One of the obvious benefits to our approach is that we control the language of identity and articulation by reversing a passive model of media consumption into an active pedagogical practice. Video and audio production gives students the control to express themselves in ways that they are more comfortable while adding legitimacy to their message. In our experience this can sometimes create a greater motivation and spur more imaginative creations than a more traditional textually-based curriculum. When students become critical and competent ‘producers’ as we encourage them to be, abundant educative possibilities open up for them to have direct impact on the social issues they are exploring.

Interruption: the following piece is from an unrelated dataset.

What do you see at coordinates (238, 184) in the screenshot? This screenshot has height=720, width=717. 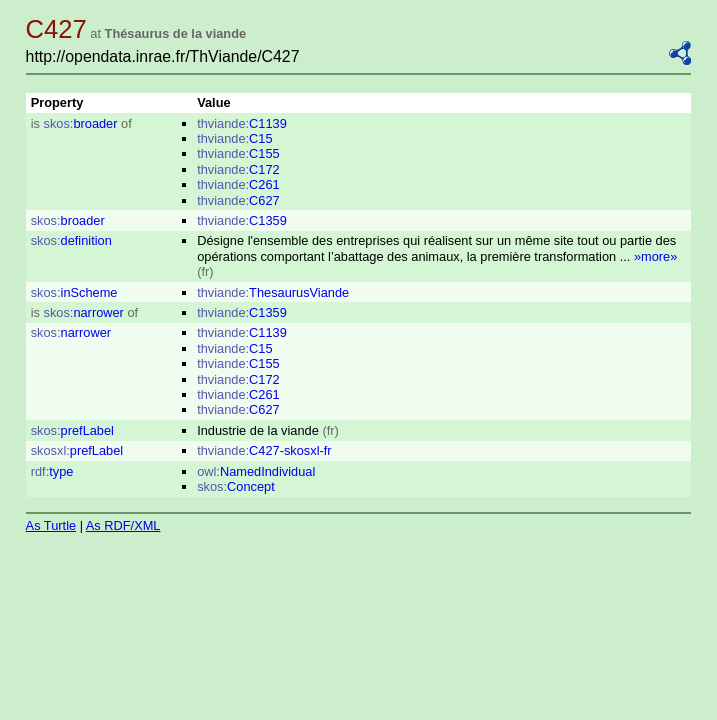 I see `C261` at bounding box center [238, 184].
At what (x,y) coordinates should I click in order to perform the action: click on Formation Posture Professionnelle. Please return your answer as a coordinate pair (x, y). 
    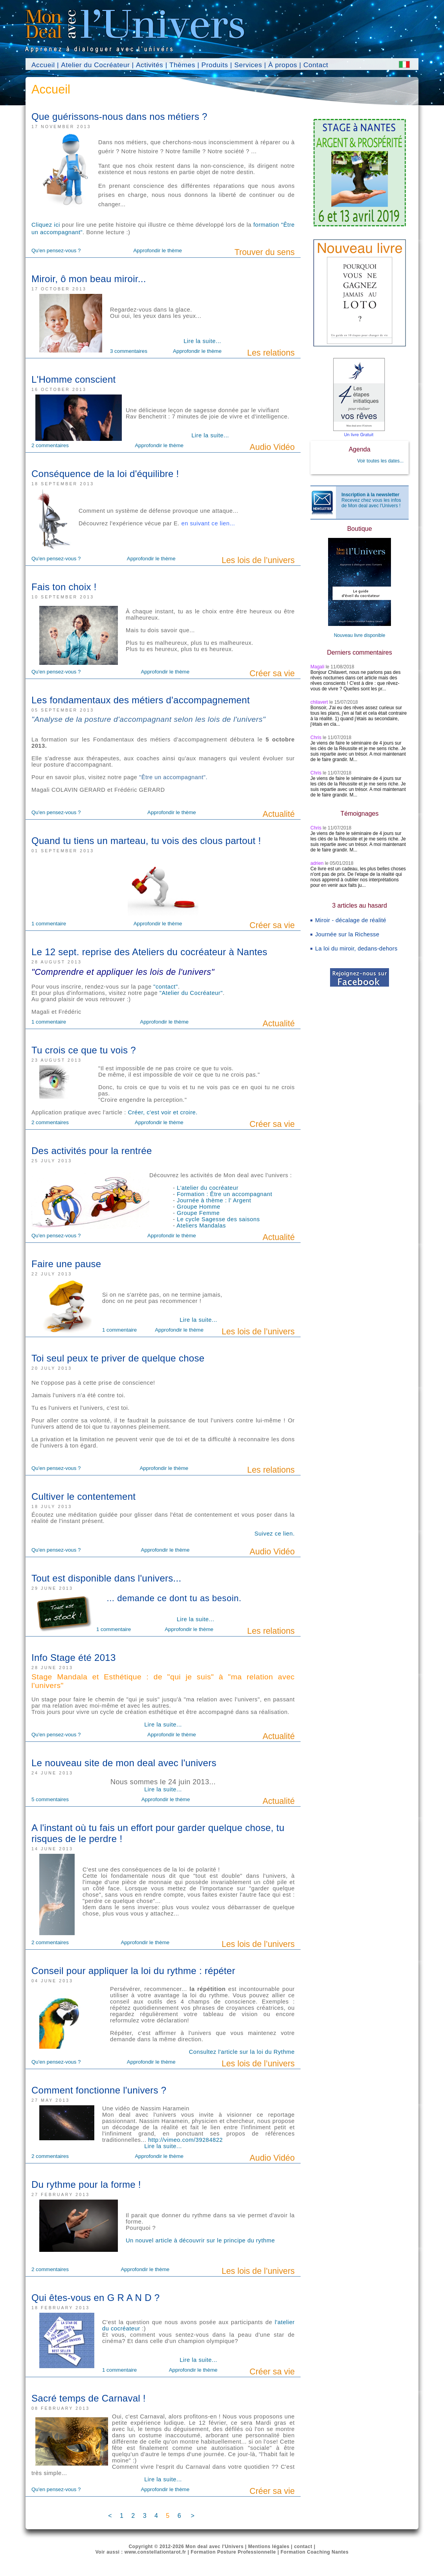     Looking at the image, I should click on (233, 2552).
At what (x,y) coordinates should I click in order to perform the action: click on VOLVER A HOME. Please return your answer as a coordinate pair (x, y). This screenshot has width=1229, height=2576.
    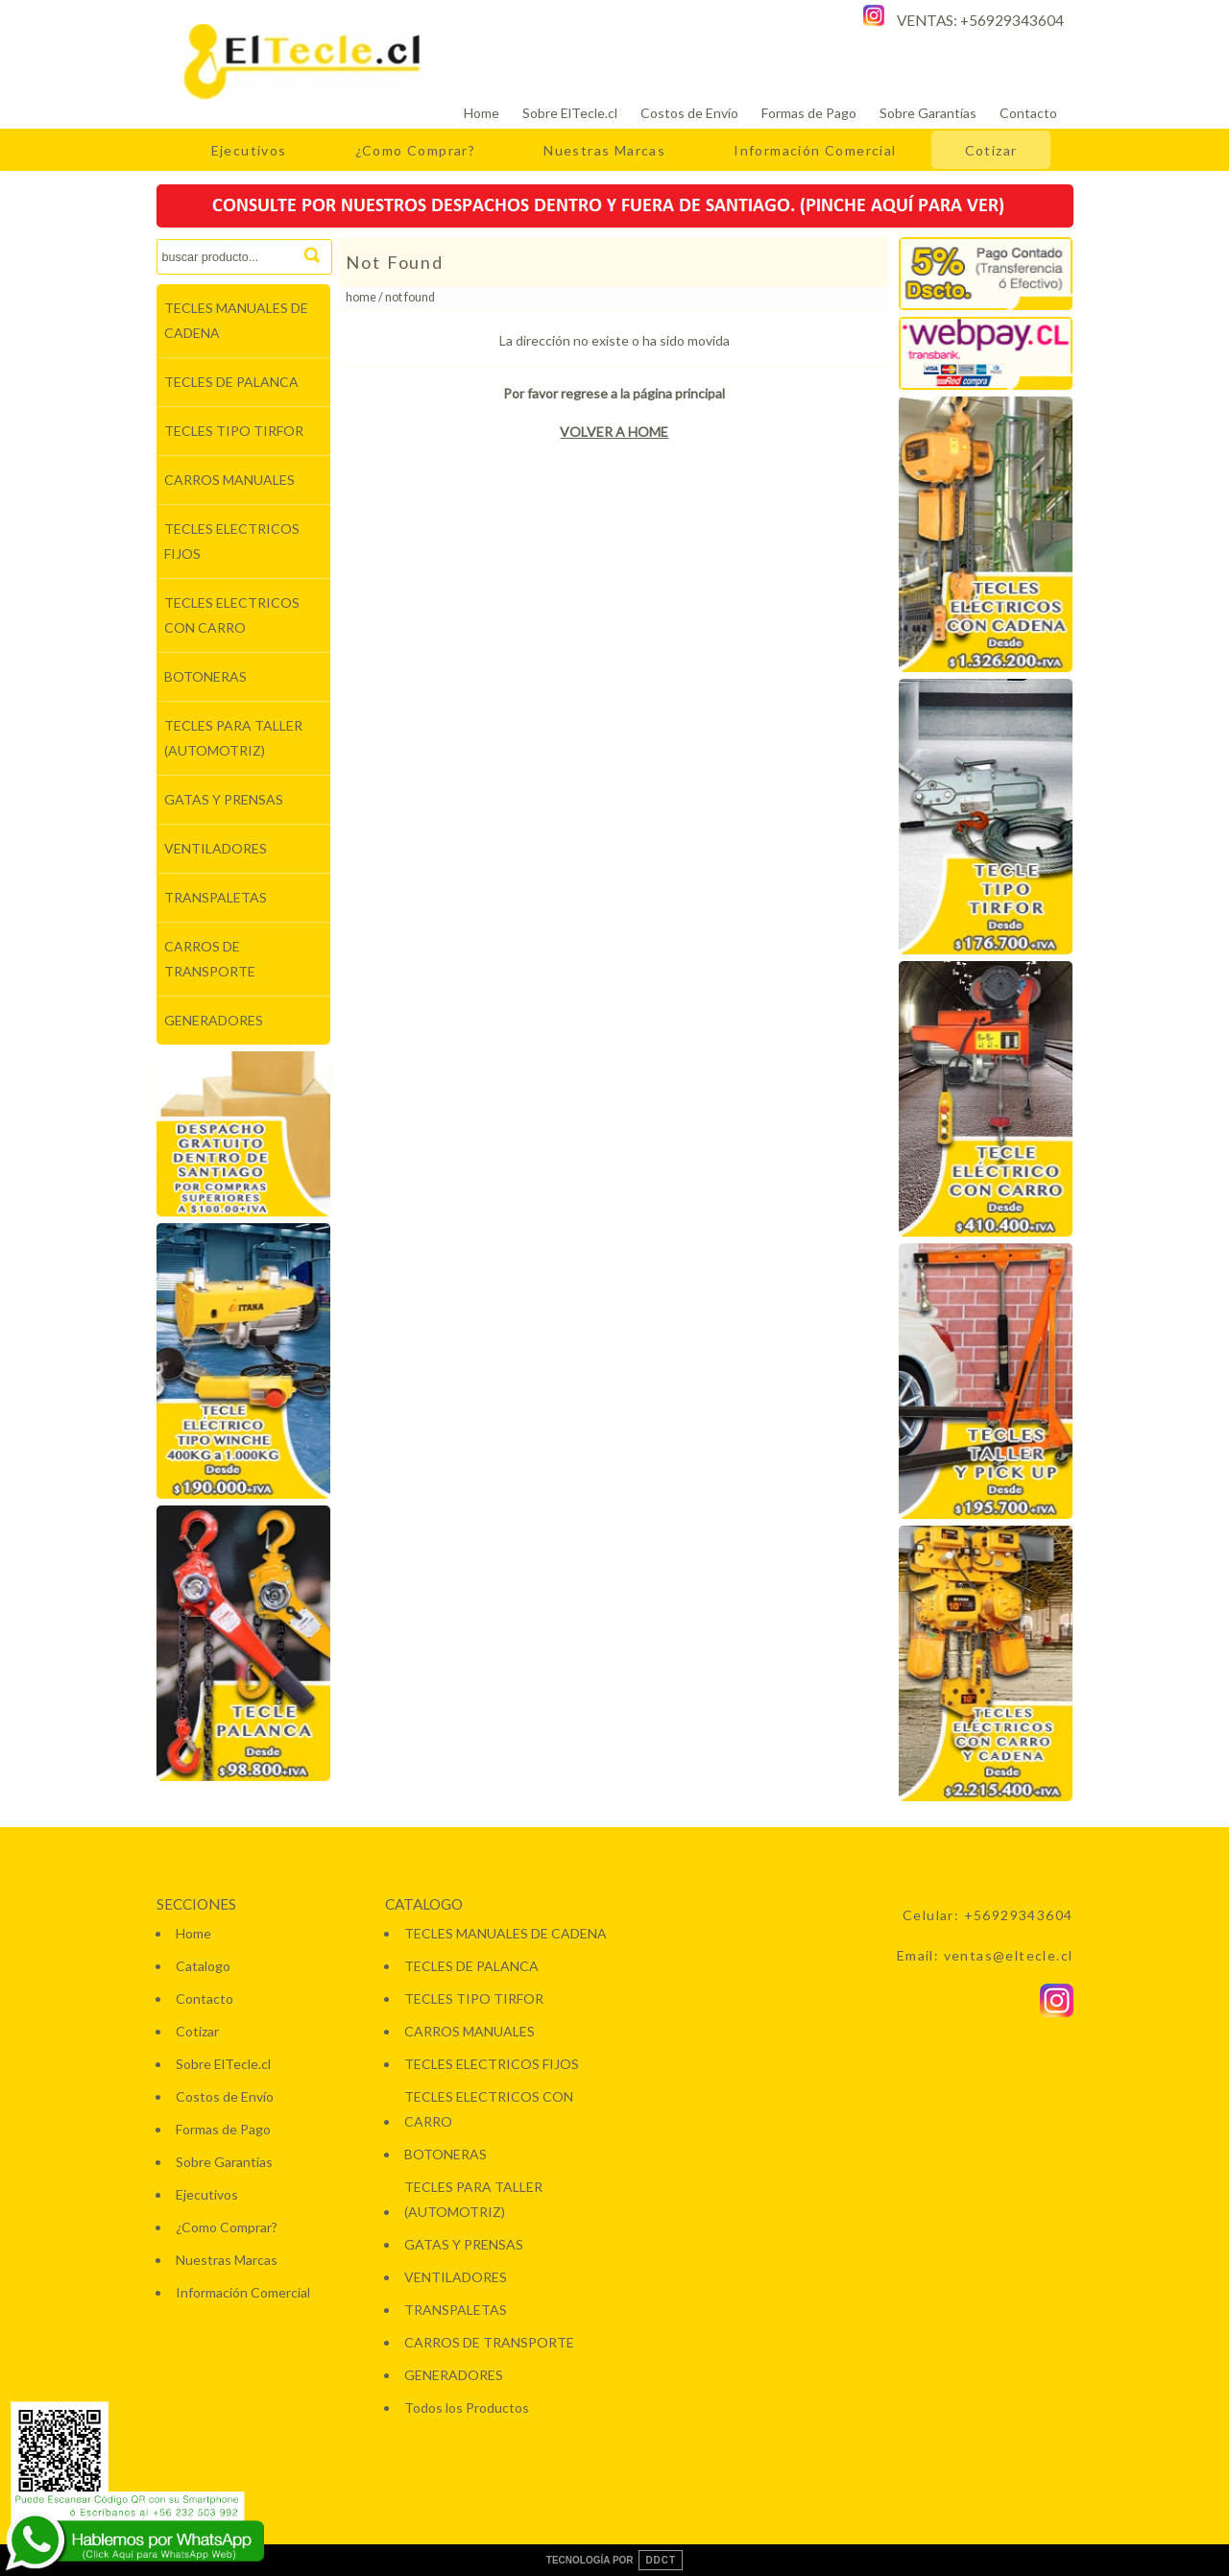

This in turn allows for the educational experience to transcend the rubric of ‘schoolwork’ and ‘assignments’ and take on meaning as legitimate material artefacts in the wider (mediated) world that we all inhabit.
This paper will outline how contemporary advances in digital media have shifted historical understandings and traditions of literacy away from the epistemological legacy of analytical thinking, objectivism and empiricism (Havelock, 1963; Ong, 1982; McLuhan, 1964) and toward emergent pedagogies that recognize that producing and consuming media underlies social and cultural relations. This is a development that utilizes tools for constituting and expressing knowledge beyond literacy, language and writing, and these tools are already in the hands of our students.
We feel that what we are describing and developing in our classrooms is part of a paradigm shift in education that is currently evolving. How knowledge is acquired, disseminated, and interpreted through digital communication technologies has reached a point where we need to respond as educators in ways that are relevant and useful to our students throughout their lives. Although we honour and respect the academic traditions and legacies we inherit, our objective is to develop curriculum and pedagogies that are part of this new paradigm. Keywords:
Audio, Sound, Video, Media, Pedagogy, Active Learning, Soundmaking.